§ **What this task involves**
Would you reproduce, word for word, only the lines running from the top of the data through the line containing "급여법은 단순히 음식을 주는 행위를 넘어 고양이의", and none of the pictures?

Page-level text extractions
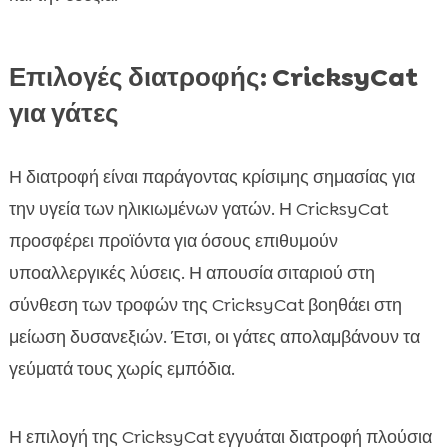
Επιλογές διατροφής: CricksyCat
για γάτες
Η διατροφή είναι παράγοντας κρίσιμης σημασίας για
την υγεία των ηλικιωμένων γατών. Η CricksyCat
προσφέρει προϊόντα για όσους επιθυμούν
υποαλλεργικές λύσεις. Η απουσία σιταριού στη
σύνθεση των τροφών της CricksyCat βοηθάει στη
μείωση δυσανεξιών. Έτσι, οι γάτες απολαμβάνουν τα
γεύματά τους χωρίς εμπόδια.
Η επιλογή της CricksyCat εγγυάται διατροφή πλούσια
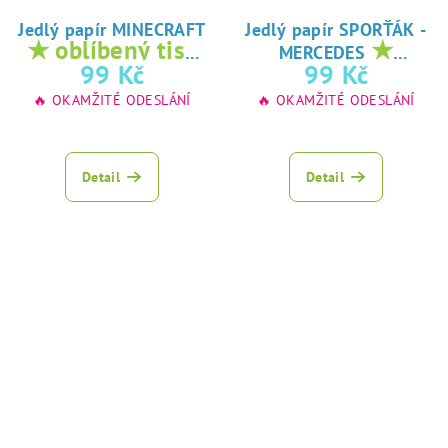
Jedlý papír MINECRAFT
Jedlý papír SPORŤÁK -
★ oblíbený tisk
★
MERCEDES
na jedlý papír
oblíbený tisk na
99 Kč
99 Kč
jedlý papír
🔥 OKAMŽITÉ ODESLÁNÍ
🔥 OKAMŽITÉ ODESLÁNÍ
Detail
Detail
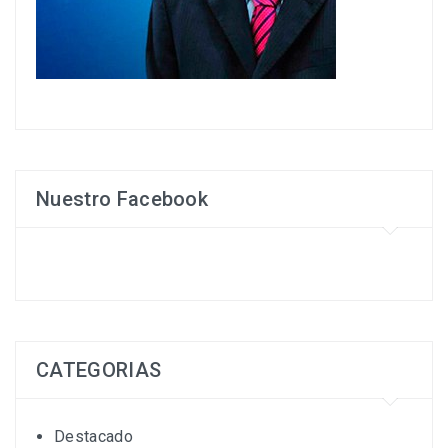
Nuestro Facebook
CATEGORIAS
Destacado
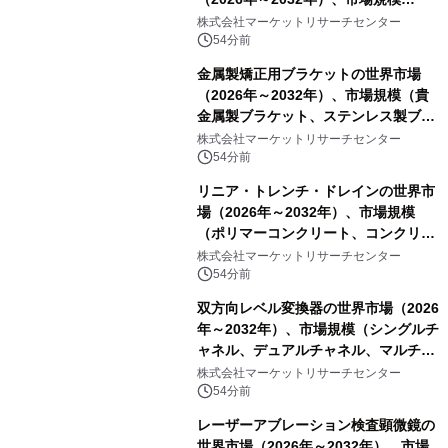
（0.995、0.999、その他）・分析レポ
株式会社マーケットリサーチセンター
ートを発表
54分前
金属製矯正用ブラケットの世界市場
（2026年～2032年）、市場規模（貴
金属製ブラケット、ステンレス製ブラ
ケット、純チタン製ブラケット）・分
株式会社マーケットリサーチセンター
析レポートを発表
54分前
リニア・トレンチ・ドレインの世界市
場（2026年～2032年）、市場規模
（ポリマーコンクリート、コンクリー
ト、プラスチック、金属）・分析レポ
株式会社マーケットリサーチセンター
ートを発表
54分前
双方向レベル変換器の世界市場（2026
年～2032年）、市場規模（シングルチ
ャネル、デュアルチャネル、マルチチ
ャネル）・分析レポートを発表
株式会社マーケットリサーチセンター
54分前
レーザーアブレーション検査顕微鏡の
世界市場（2026年～2032年）、市場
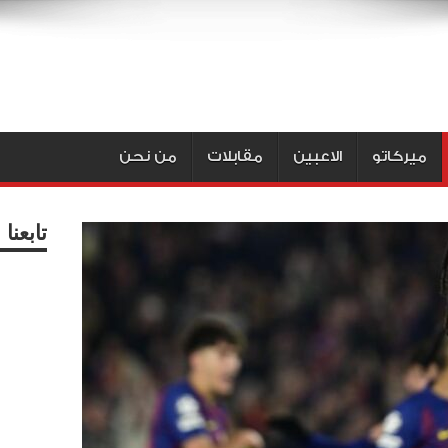
ميركاتو
الاعبين
مقابلات
من نحن
تابعن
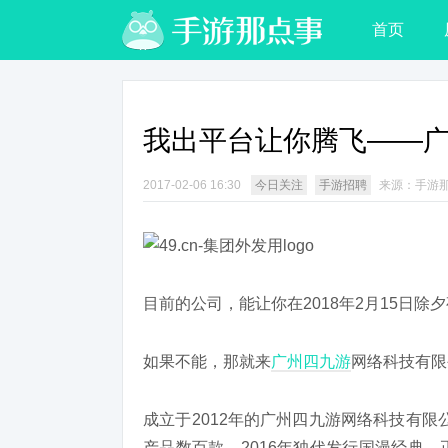
首页
我出平台让你腾飞——
2017-02-06 16:30
今日关注
手游招聘
来源：手游
目前的公司，能让你在2018年2月15日
如果不能，那就来
广州
四九游
网络科技有限
成立于2012年的广州四九游网络科技有
产品数百款。2016年独代发行国漫经典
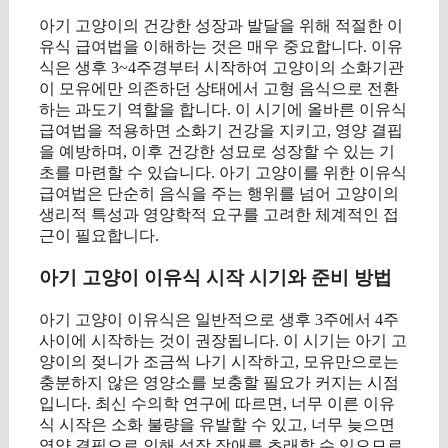
아기 고양이의 건강한 성장과 발달을 위해 적절한 이
유식 급여법을 이해하는 것은 매우 중요합니다. 이유
식은 생후 3~4주경부터 시작하여 고양이의 소화기관
이 모유에만 의존하던 상태에서 고형 음식으로 전환
하는 과도기 역할을 합니다. 이 시기에 올바른 이유식
급여법을 적용하면 소화기 건강을 지키고, 영양 결핍
을 예방하며, 이후 건강한 성묘로 성장할 수 있는 기
초를 마련할 수 있습니다. 아기 고양이를 위한 이유식
급여법은 단순히 음식을 주는 행위를 넘어 고양이의
생리적 특성과 영양학적 요구를 고려한 체계적인 접
근이 필요합니다.
아기 고양이 이유식 시작 시기와 준비 방법
아기 고양이 이유식은 일반적으로 생후 3주에서 4주
사이에 시작하는 것이 권장됩니다. 이 시기는 아기 고
양이의 젖니가 조금씩 나기 시작하고, 모유만으로는
충분하지 않은 영양소를 보충할 필요가 커지는 시점
입니다. 최신 수의학 연구에 따르면, 너무 이른 이유
식 시작은 소화 불량을 유발할 수 있고, 너무 늦으면
영양 결핍으로 인해 성장 장애를 초래할 수 있으므로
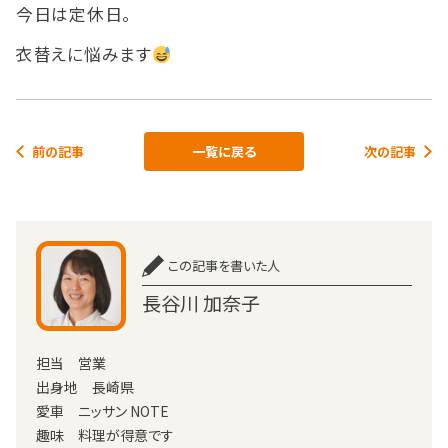
今日は定休日。
衣替えに悩みます
前の記事
一覧に戻る
次の記事
この記事を書いた人
長谷川 加奈子
担当 営業
出身地 長崎県
愛車 ニッサン NOTE
趣味 料理が得意です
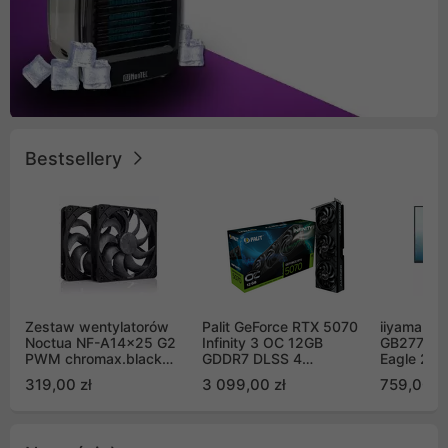
Bestsellery
Zestaw wentylatorów
Palit GeForce RTX 5070
iiyama G-
Noctua NF-A14x25 G2
Infinity 3 OC 12GB
GB2771QS
PWM chromax.black
GDDR7 DLSS 4
Eagle 27"
Sx2-PP Sterrox 140mm
(NE75070S19K9-
200Hz
319,00 zł
3 099,00 zł
759,00 zł
Push Pull (2szt)
GB2050S)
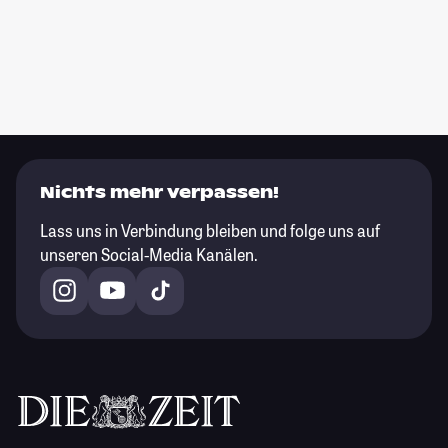
Nichts mehr verpassen!
Lass uns in Verbindung bleiben und folge uns auf
unseren Social-Media Kanälen.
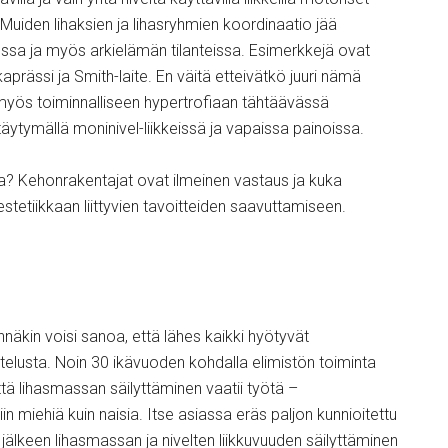
 Muiden lihaksien ja lihasryhmien koordinaatio jää
ussa ja myös arkielämän tilanteissa. Esimerkkejä ovat
aprässi ja Smith-laite. En väitä etteivätkö juuri nämä
a myös toiminnalliseen hypertrofiaan tähtäävässä
äytymällä moninivel-liikkeissä ja vapaissa painoissa.
sta? Kehonrakentajat ovat ilmeinen vastaus ja kuka
estetiikkaan liittyvien tavoitteiden saavuttamiseen.
näkin voisi sanoa, että lähes kaikki hyötyvät
ttelusta. Noin 30 ikävuoden kohdalla elimistön toiminta
ttä lihasmassan säilyttäminen vaatii työtä –
miehiä kuin naisia. Itse asiassa eräs paljon kunnioitettu
jälkeen lihasmassan ja nivelten liikkuvuuden säilyttäminen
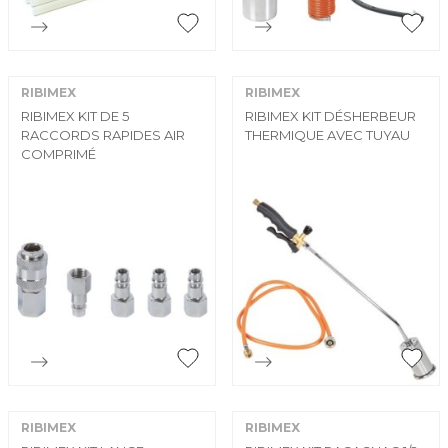


Aperçu rapide
Aperçu rapide
RIBIMEX
RIBIMEX
RIBIMEX KIT DE 5
RIBIMEX KIT DÉSHERBEUR
RACCORDS RAPIDES AIR
THERMIQUE AVEC TUYAU
COMPRIMÉ


Aperçu rapide
Aperçu rapide
RIBIMEX
RIBIMEX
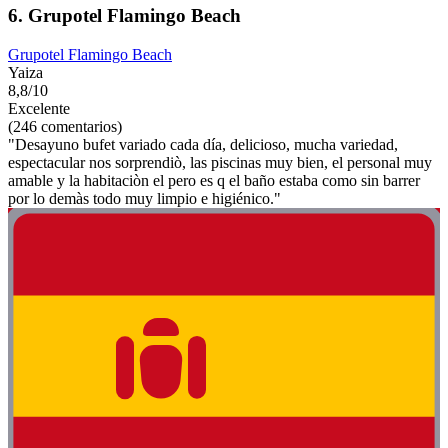
6. Grupotel Flamingo Beach
Grupotel Flamingo Beach
Yaiza
8,8/10
Excelente
(246 comentarios)
"Desayuno bufet variado cada día, delicioso, mucha variedad,
espectacular nos sorprendiò, las piscinas muy bien, el personal muy
amable y la habitaciòn el pero es q el baño estaba como sin barrer
por lo demàs todo muy limpio e higiénico."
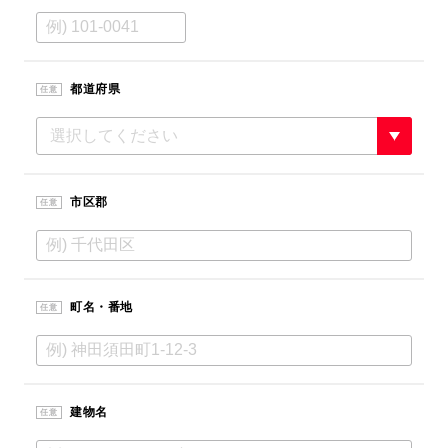
都道府県
任意
市区郡
任意
町名・番地
任意
建物名
任意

§ **Written solution**
Επιλογές διατροφής: CricksyCat
για γάτες
Η διατροφή είναι παράγοντας κρίσιμης σημασίας για
την υγεία των ηλικιωμένων γατών. Η CricksyCat
προσφέρει προϊόντα για όσους επιθυμούν
υποαλλεργικές λύσεις. Η απουσία σιταριού στη
σύνθεση των τροφών της CricksyCat βοηθάει στη
μείωση δυσανεξιών. Έτσι, οι γάτες απολαμβάνουν τα
γεύματά τους χωρίς εμπόδια.
Η επιλογή της CricksyCat εγγυάται διατροφή πλούσια
Jedlý papír MINECRAFT
Jedlý papír SPORŤÁK -
★ oblíbený tisk
★
MERCEDES
na jedlý papír
oblíbený tisk na
99 Kč
99 Kč
jedlý papír
🔥 OKAMŽITÉ ODESLÁNÍ
🔥 OKAMŽITÉ ODESLÁNÍ
Detail
Detail
Nuestro Facebook
CATEGORIAS
Destacado
（0.995、0.999、その他）・分析レポ
株式会社マーケットリサーチセンター
ートを発表
54分前
金属製矯正用ブラケットの世界市場
（2026年～2032年）、市場規模（貴
金属製ブラケット、ステンレス製ブラ
ケット、純チタン製ブラケット）・分
株式会社マーケットリサーチセンター
析レポートを発表
54分前
リニア・トレンチ・ドレインの世界市
場（2026年～2032年）、市場規模
（ポリマーコンクリート、コンクリー
ト、プラスチック、金属）・分析レポ
株式会社マーケットリサーチセンター
ートを発表
54分前
双方向レベル変換器の世界市場（2026
年～2032年）、市場規模（シングルチ
ャネル、デュアルチャネル、マルチチ
ャネル）・分析レポートを発表
株式会社マーケットリサーチセンター
54分前
レーザーアブレーション検査顕微鏡の
世界市場（2026年～2032年）、市場
ميركاتو
الاعبين
مقابلات
من نحن
تابعن
首页
我出平台让你腾飞——
2017-02-06 16:30
今日关注
手游招聘
来源：手游
目前的公司，能让你在2018年2月15日
如果不能，那就来
广州
四九游
网络科技有限
成立于2012年的广州四九游网络科技有
产品数百款。2016年独代发行国漫经典
아기 고양이의 건강한 성장과 발달을 위해 적절한 이
유식 급여법을 이해하는 것은 매우 중요합니다. 이유
식은 생후 3~4주경부터 시작하여 고양이의 소화기관
이 모유에만 의존하던 상태에서 고형 음식으로 전환
하는 과도기 역할을 합니다. 이 시기에 올바른 이유식
급여법을 적용하면 소화기 건강을 지키고, 영양 결핍
을 예방하며, 이후 건강한 성묘로 성장할 수 있는 기
초를 마련할 수 있습니다. 아기 고양이를 위한 이유식
급여법은 단순히 음식을 주는 행위를 넘어 고양이의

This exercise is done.